Face à ces patients fragilisés, des équipes médicales « performantes du point de vue de la qualité des soins », mais aussi « très technicisées et froides »,« débordées », alors que les patients auraient au contraire « besoin de chaleur », analyse Serge Blisko. C’est ici que se loge une demande pour « offre complémentaire de soins qui, contrairement aux dérives sectaires, n’est pas du tout condamnable ». Au contraire : il n’est pas nécessaire « d’adopter une attitude scientiste à tout prix ».
Pour preuve, Serge Blisko évoque le travail réalisé par le Groupe d’Appui Technique, rattaché au Ministère de la Santé et qui s’intéresse aux pratiques non conventionnelles à visée thérapeutique. Certaines techniques « prometteuses », selon ses termes, sont étudiées de façon épidémiologique : ainsi, récemment par exemple, l’acuponcture (étudiée par l’Inserm) ou l’hypnose ont fait leurs preuves. Mais d’autres techniques – non éprouvées scientifiquement – restent du domaine du mystère.
La santé face à l’irrationnel
Daniel Serin, oncologue radiothérapeute depuis trente-cinq ans et exerçant actuellement à l’Institut Sainte-Catherine à Avignon, est confronté à cette problématique. Lui qui, cartésien convaincu, nourri à l’ “evidence-based medecine’’, a traité plus de 7 000 cancers du sein, fait face tous les jours à des patientes qui souffrent de brûlures internes causées par la radiothérapie.
« La première fois qu’une patiente m’a dit que le recours à un coupeur de feu [le plus souvent des magnétiseurs qui soulagent les brûlures, ndla] lui faisait du bien, je me suis dit qu’elle était folle. Mais quand elles sont des centaines à l’affirmer, en tant que médecin, je me dois d’entendre ce qu’elles me disent », explique-t-il. Pour lui, rien de sert de fermer les yeux : 60 à 80 % des malades du cancer auraient recours à des pratiques complémentaires.
Une étude réalisée en 2016 par le Pr Nicolas Magné, radiothérapeute et directeur de recherche à l’institut de cancérologie de la Loire, confirmait que, sur 600 femmes et 250 hommes ayant surmonté un cancer et ayant été contactés, 60 % des femmes et 40 % des hommes avaient eu recours à un coupeur de feu pendant la durée de leur traitement. Alors si Daniel Serin ne peut expliquer ce soulagement de façon scientifique, il évoque l’hypothèse du pouvoir d’une pensée magique, peut-être d’un effet placebo. Dans son cabinet, la douleur de ses patientes, elle, semble apaisée.
Ne pas fermer les yeux sur l’irrationnel, donc, mais veiller à ce que les traitements ne soient pas interrompus ou que les magnétiseurs ne demandent pas d’argent. Pour Daniel Serin, un médecin a pour mission d’accompagner les questionnements de ses patients, en les écoutant davantage, mais « celui qui chercherait à faire arrêter les traitements traditionnels mérite d’aller en prison ! »,s’emporte-t-il.
Le risque des dérives thérapeutiques
Car la frontière entre médecine complémentaire ou non conventionnelle et méthode alternative ou parallèle (la sémantique compte), avec risque de dérive thérapeutique voire sectaire, peut être ténue.
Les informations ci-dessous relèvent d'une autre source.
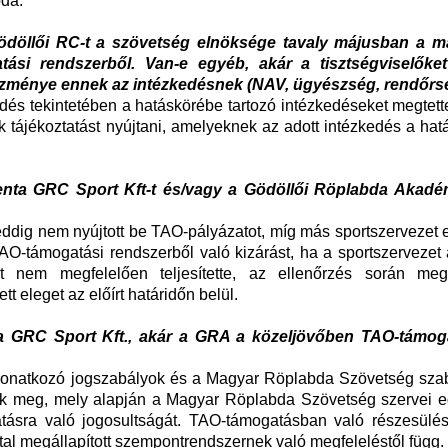
oda.
ödöllői RC-t a szövetség elnöksége tavaly májusban a m
ási rendszerből. Van-e egyéb, akár a tisztségviselőket
kezménye ennek az intézkedésnek (NAV, ügyészség, rendőrs
és tekintetében a hatáskörébe tartozó intézkedéseket megtett
k tájékoztatást nyújtani, amelyeknek az adott intézkedés a ha
enta GRC Sport Kft-t és/vagy a Gödöllői Röplabda Akadém
eddig nem nyújtott be TAO-pályázatot, míg más sportszervezet
TAO-támogatási rendszerből való kizárást, ha a sportszervezet
ét nem megfelelően teljesítette, az ellenőrzés során megál
t eleget az előírt határidőn belül.
nta GRC Sport Kft., akár a GRA a közeljövőben TAO-támo
vonatkozó jogszabályok és a Magyar Röplabda Szövetség szab
nak meg, mely alapján a Magyar Röplabda Szövetség szervei e
atásra való jogosultságát. TAO-támogatásban való részesülés
által megállapított szempontrendszernek való megfeleléstől függ.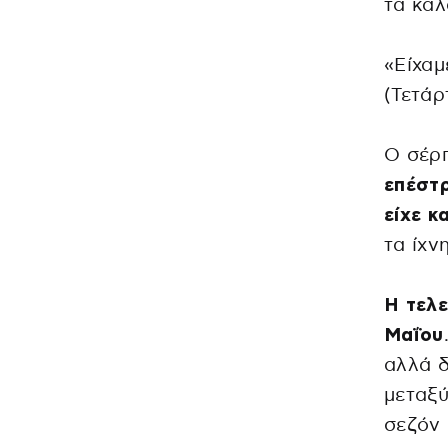
τα καλ
«Είχαμ
(Τετάρ
Ο σέρπ
επέστρ
είχε κ
τα ίχν
Η τελε
Μαΐου
αλλά δ
μεταξύ
σεζόν 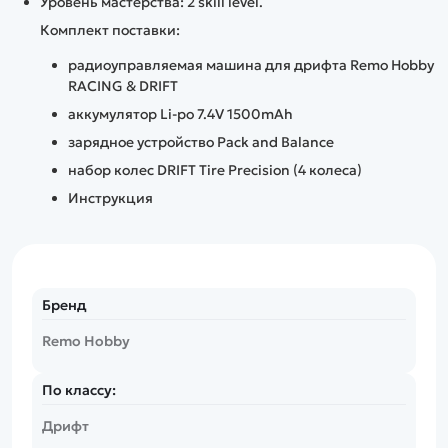
Уровень мастерства: 2 skill level.
Комплект поставки:
радиоуправляемая машина для дрифта Remo Hobby
RACING & DRIFT
аккумулятор Li-po 7.4V 1500mAh
зарядное устройство Pack and Balance
набор колес DRIFT Tire Precision (4 колеса)
Инструкция
Бренд
Remo Hobby
По классу:
Дрифт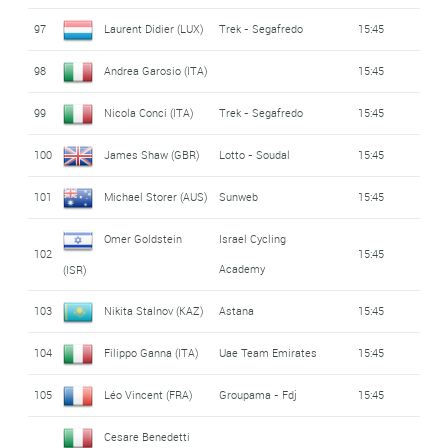
97
Laurent Didier (LUX)
Trek - Segafredo
15:45
98
Andrea Garosio (ITA)
15:45
99
Nicola Conci (ITA)
Trek - Segafredo
15:45
100
James Shaw (GBR)
Lotto - Soudal
15:45
101
Michael Storer (AUS)
Sunweb
15:45
Omer Goldstein
Israel Cycling
102
15:45
Academy
(ISR)
103
Nikita Stalnov (KAZ)
Astana
15:45
104
Filippo Ganna (ITA)
Uae Team Emirates
15:45
105
Léo Vincent (FRA)
Groupama - Fdj
15:45
Cesare Benedetti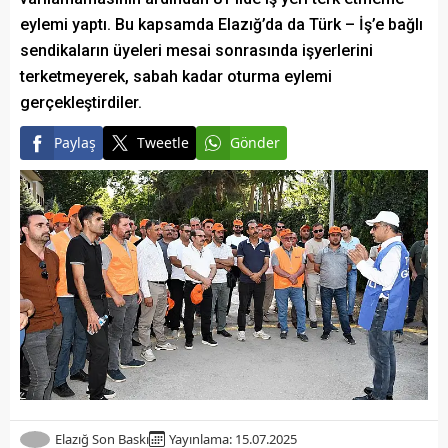
eylemi yaptı. Bu kapsamda Elazığ’da da Türk – İş’e bağlı
sendikaların üyeleri mesai sonrasında işyerlerini
terketmeyerek, sabah kadar oturma eylemi
gerçekleştirdiler.
Paylaş
Tweetle
Gönder
Elazığ Son Baskı
Yayınlama: 15.07.2025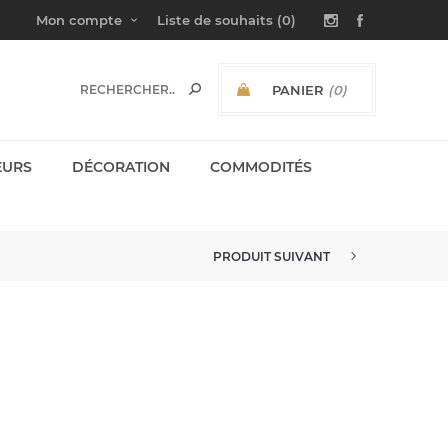
Mon compte
Liste de souhaits
(0)
PANIER
(0)
SOUS-TOTAL:
EURS
DÉCORATION
COMMODITÉS
PRODUIT SUIVANT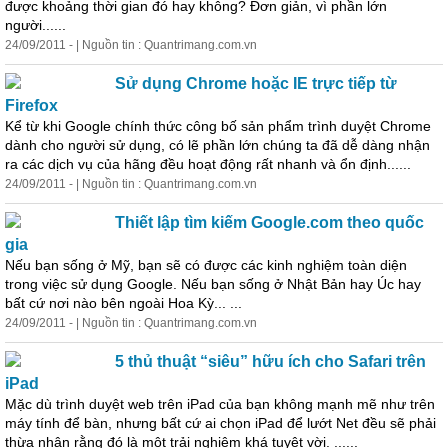
được khoảng thời gian đó hay không? Đơn giản, vì phần lớn
người......
24/09/2011 - | Nguồn tin : Quantrimang.com.vn
Sử dụng Chrome hoặc IE trực tiếp từ
Firefox
Kể từ khi Google chính thức công bố sản phẩm trình duyệt Chrome
dành cho người sử dụng, có lẽ phần lớn chúng ta đã dễ dàng nhận
ra các dịch vụ của hãng đều hoạt động rất nhanh và ổn định......
24/09/2011 - | Nguồn tin : Quantrimang.com.vn
Thiết lập tìm kiếm Google.com theo quốc
gia
Nếu bạn sống ở Mỹ, bạn sẽ có được các kinh nghiệm toàn diện
trong việc sử dụng Google. Nếu bạn sống ở Nhật Bản hay Úc hay
bất cứ nơi nào bên ngoài Hoa Kỳ... ...
24/09/2011 - | Nguồn tin : Quantrimang.com.vn
5 thủ thuật “siêu” hữu ích cho Safari trên
iPad
Mặc dù trình duyệt web trên iPad của bạn không mạnh mẽ như trên
máy tính để bàn, nhưng bất cứ ai chọn iPad để lướt Net đều sẽ phải
thừa nhận rằng đó là một trải nghiệm khá tuyệt vời. ......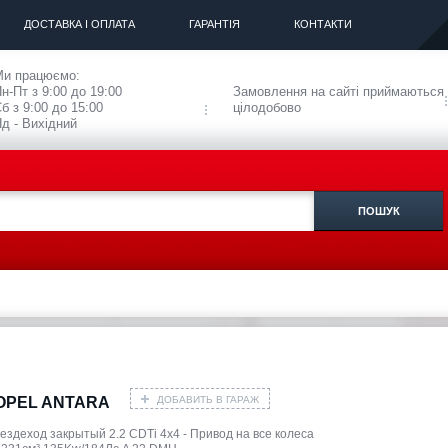
ДОСТАВКА І ОПЛАТА
ГАРАНТІЯ
КОНТАКТИ
Ми працюємо:
н-Пт з 9:00 до 19:00
Замовлення на сайті приймаються
б з 9:00 до 15:00
цілодобово
д - Вихідний
ДОБАВИТЬ В ГАРАЖ
OPEL ANTARA
вездеход закрытый 2.2 CDTi 4x4 - Привод на все колеса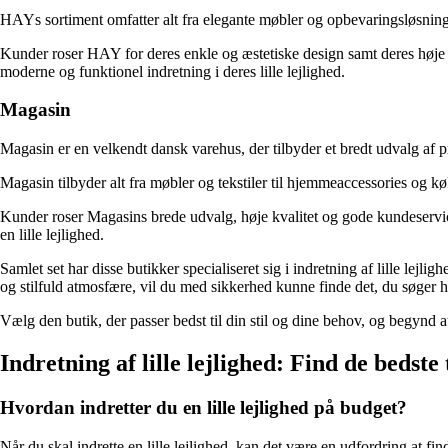
HAYs sortiment omfatter alt fra elegante møbler og opbevaringsløsninger t
Kunder roser HAY for deres enkle og æstetiske design samt deres høje k
moderne og funktionel indretning i deres lille lejlighed.
Magasin
Magasin er en velkendt dansk varehus, der tilbyder et bredt udvalg af p
Magasin tilbyder alt fra møbler og tekstiler til hjemmeaccessories og 
Kunder roser Magasins brede udvalg, høje kvalitet og gode kundeservice. B
en lille lejlighed.
Samlet set har disse butikker specialiseret sig i indretning af lille lej
og stilfuld atmosfære, vil du med sikkerhed kunne finde det, du søger ho
Vælg den butik, der passer bedst til din stil og dine behov, og begynd a
Indretning af lille lejlighed: Find de bedste
Hvordan indretter du en lille lejlighed på budget?
Når du skal indrette en lille lejlighed, kan det være en udfordring at f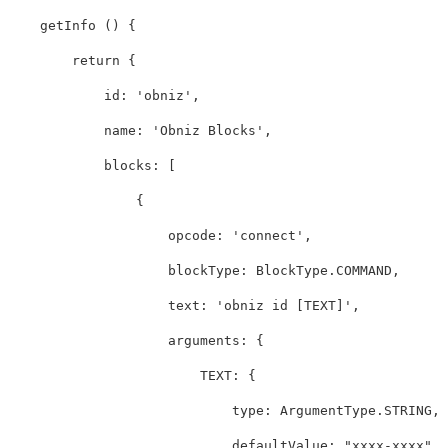
getInfo
()
{
return
{
id
:
'
obniz
'
,
name
:
'
Obniz Blocks
'
,
blocks
:
[
{
opcode
:
'
connect
'
,
blockType
:
BlockType
.
COMMAND
,
text
:
'
obniz id [TEXT]
'
,
arguments
:
{
TEXT
:
{
type
:
ArgumentType
.
STRING
,
defaultValue
:
"
xxxx-xxxx
"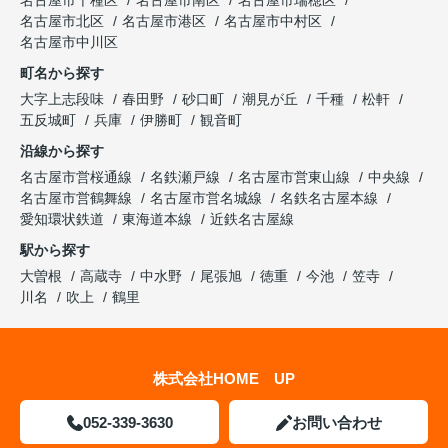
名古屋市千種区
名古屋市南区
名古屋市瑞穂区
名古屋市北区
名古屋市港区
名古屋市中村区
名古屋市中川区
町名から探す
大字上志段味
春田野
砂口町
潮見が丘
千種
松軒
五反城町
兵庫
伊勝町
観音町
沿線から探す
名古屋市営桜通線
名鉄瀬戸線
名古屋市営東山線
中央線
名古屋市営鶴舞線
名古屋市営名城線
名鉄名古屋本線
愛知環状鉄道
東海道本線
近鉄名古屋線
駅から探す
大曽根
高蔵寺
中水野
尾張旭
徳重
今池
笠寺
川名
吹上
鶴里
株式会社HOME UP
052-339-3630
お問い合わせ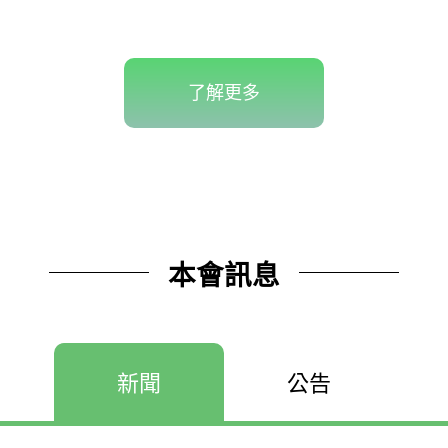
了解更多
本會訊息
新聞
公告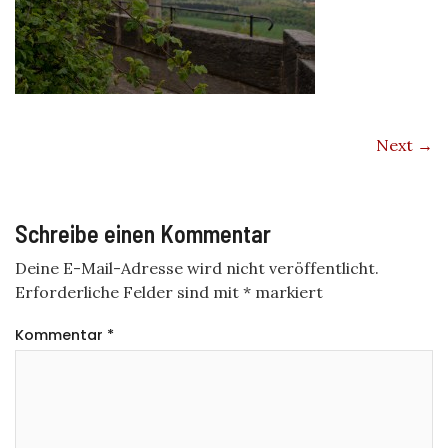
Next →
Schreibe einen Kommentar
Deine E-Mail-Adresse wird nicht veröffentlicht.
Erforderliche Felder sind mit
*
markiert
Kommentar
*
La Miviluves définit ainsi la dérive sectaire par« un dévoiement de la liberté de pensée, d’opinion ou de religion qui porte atteinte aux droits fondamentaux, à la sécurité ou à l’intégrité des personnes, à l’ordre public,aux lois ou aux règlements. Elle se caractérise par la mise en œuvre, par un groupe organisé ou par un individu isolé, quelle que soit sa nature ou son activité, de pressions ou de techniques ayant pour but de créer, de maintenir ou d’exploiter chez une personne un état de sujétion psychologique ou physique, la privant d’une partie de son libre arbitre, avec des conséquences dommageables pour cette personne, son entourage ou pour la société ».
Pour Yann de Kerguénec, directeur du Conseil National de l’Ordre des Infirmiers, la « dérive thérapeutique devient sectaire lorsqu’elle essaie de faire adhérer le patient à une croyance, à un nouveau mode de pensée ».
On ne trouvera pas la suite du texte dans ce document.